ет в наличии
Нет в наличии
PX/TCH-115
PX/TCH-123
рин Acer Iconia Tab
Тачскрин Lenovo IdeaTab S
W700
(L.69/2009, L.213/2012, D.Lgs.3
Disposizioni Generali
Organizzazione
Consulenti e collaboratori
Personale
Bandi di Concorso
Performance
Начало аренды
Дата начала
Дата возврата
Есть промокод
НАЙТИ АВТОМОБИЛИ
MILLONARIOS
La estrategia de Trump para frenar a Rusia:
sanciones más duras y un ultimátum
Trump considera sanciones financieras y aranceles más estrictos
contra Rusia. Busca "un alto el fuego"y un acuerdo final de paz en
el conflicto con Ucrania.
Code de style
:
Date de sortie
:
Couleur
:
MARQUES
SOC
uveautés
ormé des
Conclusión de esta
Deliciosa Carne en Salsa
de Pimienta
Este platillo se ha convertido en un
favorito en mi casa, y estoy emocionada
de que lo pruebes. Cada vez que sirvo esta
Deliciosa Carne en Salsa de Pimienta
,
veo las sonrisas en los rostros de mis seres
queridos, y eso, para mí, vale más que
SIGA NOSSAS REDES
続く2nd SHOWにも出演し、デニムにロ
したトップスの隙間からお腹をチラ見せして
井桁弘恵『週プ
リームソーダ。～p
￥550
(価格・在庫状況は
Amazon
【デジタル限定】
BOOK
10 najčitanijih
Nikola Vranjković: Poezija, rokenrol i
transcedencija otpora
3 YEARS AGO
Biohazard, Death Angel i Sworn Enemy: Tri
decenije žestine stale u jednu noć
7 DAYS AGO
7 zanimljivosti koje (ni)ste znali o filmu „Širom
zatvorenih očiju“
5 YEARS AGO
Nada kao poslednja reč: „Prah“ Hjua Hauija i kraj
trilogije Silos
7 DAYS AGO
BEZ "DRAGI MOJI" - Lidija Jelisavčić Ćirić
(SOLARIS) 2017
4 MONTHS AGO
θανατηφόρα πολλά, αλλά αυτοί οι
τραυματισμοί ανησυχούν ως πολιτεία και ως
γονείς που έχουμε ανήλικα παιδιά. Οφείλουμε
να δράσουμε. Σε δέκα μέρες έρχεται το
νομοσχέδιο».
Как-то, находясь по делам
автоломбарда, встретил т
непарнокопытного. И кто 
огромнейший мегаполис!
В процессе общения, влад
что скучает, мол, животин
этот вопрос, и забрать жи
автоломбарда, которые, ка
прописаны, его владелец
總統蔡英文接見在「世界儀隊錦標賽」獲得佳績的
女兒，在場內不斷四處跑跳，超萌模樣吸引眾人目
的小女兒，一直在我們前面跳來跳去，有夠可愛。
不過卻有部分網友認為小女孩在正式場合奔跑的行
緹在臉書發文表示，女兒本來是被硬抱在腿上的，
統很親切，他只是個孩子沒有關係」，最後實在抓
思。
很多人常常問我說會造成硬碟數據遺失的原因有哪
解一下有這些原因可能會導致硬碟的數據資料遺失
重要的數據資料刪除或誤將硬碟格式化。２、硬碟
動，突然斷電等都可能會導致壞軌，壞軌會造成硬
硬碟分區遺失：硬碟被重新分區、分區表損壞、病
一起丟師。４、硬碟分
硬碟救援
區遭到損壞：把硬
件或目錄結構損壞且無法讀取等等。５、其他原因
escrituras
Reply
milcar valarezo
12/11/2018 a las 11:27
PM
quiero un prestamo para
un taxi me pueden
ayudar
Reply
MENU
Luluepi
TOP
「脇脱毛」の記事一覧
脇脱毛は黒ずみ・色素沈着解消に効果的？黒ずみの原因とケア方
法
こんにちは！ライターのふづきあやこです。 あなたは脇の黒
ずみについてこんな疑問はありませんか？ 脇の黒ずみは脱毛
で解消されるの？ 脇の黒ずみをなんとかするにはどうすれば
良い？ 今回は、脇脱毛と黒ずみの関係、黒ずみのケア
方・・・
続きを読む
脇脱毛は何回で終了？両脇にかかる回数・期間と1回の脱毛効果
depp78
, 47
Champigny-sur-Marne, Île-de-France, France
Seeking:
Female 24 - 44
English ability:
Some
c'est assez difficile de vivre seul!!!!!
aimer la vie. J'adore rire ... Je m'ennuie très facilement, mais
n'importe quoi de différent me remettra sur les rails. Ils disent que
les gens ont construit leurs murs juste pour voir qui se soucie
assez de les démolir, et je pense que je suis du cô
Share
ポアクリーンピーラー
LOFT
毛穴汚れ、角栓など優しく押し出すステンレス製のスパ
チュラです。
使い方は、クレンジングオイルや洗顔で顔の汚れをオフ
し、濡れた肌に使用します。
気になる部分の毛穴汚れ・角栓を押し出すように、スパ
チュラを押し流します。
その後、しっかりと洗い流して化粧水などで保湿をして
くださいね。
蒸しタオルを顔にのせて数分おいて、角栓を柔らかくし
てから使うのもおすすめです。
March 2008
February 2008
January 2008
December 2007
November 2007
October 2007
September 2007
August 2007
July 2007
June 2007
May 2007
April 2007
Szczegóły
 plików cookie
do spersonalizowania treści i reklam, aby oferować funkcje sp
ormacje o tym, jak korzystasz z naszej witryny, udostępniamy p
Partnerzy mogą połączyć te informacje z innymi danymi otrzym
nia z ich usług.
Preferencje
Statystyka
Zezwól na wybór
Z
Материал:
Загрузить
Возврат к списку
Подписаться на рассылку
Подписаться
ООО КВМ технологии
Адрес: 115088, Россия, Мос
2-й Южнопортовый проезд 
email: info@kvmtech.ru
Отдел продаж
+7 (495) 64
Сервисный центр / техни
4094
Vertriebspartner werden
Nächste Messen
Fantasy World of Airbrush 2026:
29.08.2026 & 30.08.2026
---
◆ Exercise aim ◆
Retype the records above exactly.

◆ Result of the exercise ◆
ет в наличии
Нет в наличии
PX/TCH-115
PX/TCH-123
рин Acer Iconia Tab
Тачскрин Lenovo IdeaTab S
W700
(L.69/2009, L.213/2012, D.Lgs.3
Disposizioni Generali
Organizzazione
Consulenti e collaboratori
Personale
Bandi di Concorso
Performance
Начало аренды
Дата начала
Дата возврата
Есть промокод
НАЙТИ АВТОМОБИЛИ
MILLONARIOS
La estrategia de Trump para frenar a Rusia:
sanciones más duras y un ultimátum
Trump considera sanciones financieras y aranceles más estrictos
contra Rusia. Busca "un alto el fuego"y un acuerdo final de paz en
el conflicto con Ucrania.
Code de style
:
Date de sortie
:
Couleur
:
MARQUES
SOC
uveautés
ormé des
Conclusión de esta
Deliciosa Carne en Salsa
de Pimienta
Este platillo se ha convertido en un
favorito en mi casa, y estoy emocionada
de que lo pruebes. Cada vez que sirvo esta
Deliciosa Carne en Salsa de Pimienta
,
veo las sonrisas en los rostros de mis seres
queridos, y eso, para mí, vale más que
SIGA NOSSAS REDES
続く2nd SHOWにも出演し、デニムにロ
したトップスの隙間からお腹をチラ見せして
井桁弘恵『週プ
リームソーダ。～p
￥550
(価格・在庫状況は
Amazon
【デジタル限定】
BOOK
10 najčitanijih
Nikola Vranjković: Poezija, rokenrol i
transcedencija otpora
3 YEARS AGO
Biohazard, Death Angel i Sworn Enemy: Tri
decenije žestine stale u jednu noć
7 DAYS AGO
7 zanimljivosti koje (ni)ste znali o filmu „Širom
zatvorenih očiju“
5 YEARS AGO
Nada kao poslednja reč: „Prah“ Hjua Hauija i kraj
trilogije Silos
7 DAYS AGO
BEZ "DRAGI MOJI" - Lidija Jelisavčić Ćirić
(SOLARIS) 2017
4 MONTHS AGO
θανατηφόρα πολλά, αλλά αυτοί οι
τραυματισμοί ανησυχούν ως πολιτεία και ως
γονείς που έχουμε ανήλικα παιδιά. Οφείλουμε
να δράσουμε. Σε δέκα μέρες έρχεται το
νομοσχέδιο».
Как-то, находясь по делам
автоломбарда, встретил т
непарнокопытного. И кто 
огромнейший мегаполис!
В процессе общения, влад
что скучает, мол, животин
этот вопрос, и забрать жи
автоломбарда, которые, ка
прописаны, его владелец
總統蔡英文接見在「世界儀隊錦標賽」獲得佳績的
女兒，在場內不斷四處跑跳，超萌模樣吸引眾人目
的小女兒，一直在我們前面跳來跳去，有夠可愛。
不過卻有部分網友認為小女孩在正式場合奔跑的行
緹在臉書發文表示，女兒本來是被硬抱在腿上的，
統很親切，他只是個孩子沒有關係」，最後實在抓
思。
很多人常常問我說會造成硬碟數據遺失的原因有哪
解一下有這些原因可能會導致硬碟的數據資料遺失
重要的數據資料刪除或誤將硬碟格式化。２、硬碟
動，突然斷電等都可能會導致壞軌，壞軌會造成硬
硬碟分區遺失：硬碟被重新分區、分區表損壞、病
一起丟師。４、硬碟分
硬碟救援
區遭到損壞：把硬
件或目錄結構損壞且無法讀取等等。５、其他原因
escrituras
Reply
milcar valarezo
12/11/2018 a las 11:27
PM
quiero un prestamo para
un taxi me pueden
ayudar
Reply
MENU
Luluepi
TOP
「脇脱毛」の記事一覧
脇脱毛は黒ずみ・色素沈着解消に効果的？黒ずみの原因とケア方
法
こんにちは！ライターのふづきあやこです。 あなたは脇の黒
ずみについてこんな疑問はありませんか？ 脇の黒ずみは脱毛
で解消されるの？ 脇の黒ずみをなんとかするにはどうすれば
良い？ 今回は、脇脱毛と黒ずみの関係、黒ずみのケア
方・・・
続きを読む
脇脱毛は何回で終了？両脇にかかる回数・期間と1回の脱毛効果
depp78
, 47
Champigny-sur-Marne, Île-de-France, France
Seeking:
Female 24 - 44
English ability:
Some
c'est assez difficile de vivre seul!!!!!
aimer la vie. J'adore rire ... Je m'ennuie très facilement, mais
n'importe quoi de différent me remettra sur les rails. Ils disent que
les gens ont construit leurs murs juste pour voir qui se soucie
assez de les démolir, et je pense que je suis du cô
Share
ポアクリーンピーラー
LOFT
毛穴汚れ、角栓など優しく押し出すステンレス製のスパ
チュラです。
使い方は、クレンジングオイルや洗顔で顔の汚れをオフ
し、濡れた肌に使用します。
気になる部分の毛穴汚れ・角栓を押し出すように、スパ
チュラを押し流します。
その後、しっかりと洗い流して化粧水などで保湿をして
くださいね。
蒸しタオルを顔にのせて数分おいて、角栓を柔らかくし
てから使うのもおすすめです。
March 2008
February 2008
January 2008
December 2007
November 2007
October 2007
September 2007
August 2007
July 2007
June 2007
May 2007
April 2007
Szczegóły
 plików cookie
do spersonalizowania treści i reklam, aby oferować funkcje sp
ormacje o tym, jak korzystasz z naszej witryny, udostępniamy p
Partnerzy mogą połączyć te informacje z innymi danymi otrzym
nia z ich usług.
Preferencje
Statystyka
Zezwól na wybór
Z
Материал:
Загрузить
Возврат к списку
Подписаться на рассылку
Подписаться
ООО КВМ технологии
Адрес: 115088, Россия, Мос
2-й Южнопортовый проезд 
email: info@kvmtech.ru
Отдел продаж
+7 (495) 64
Сервисный центр / техни
4094
Vertriebspartner werden
Nächste Messen
Fantasy World of Airbrush 2026:
29.08.2026 & 30.08.2026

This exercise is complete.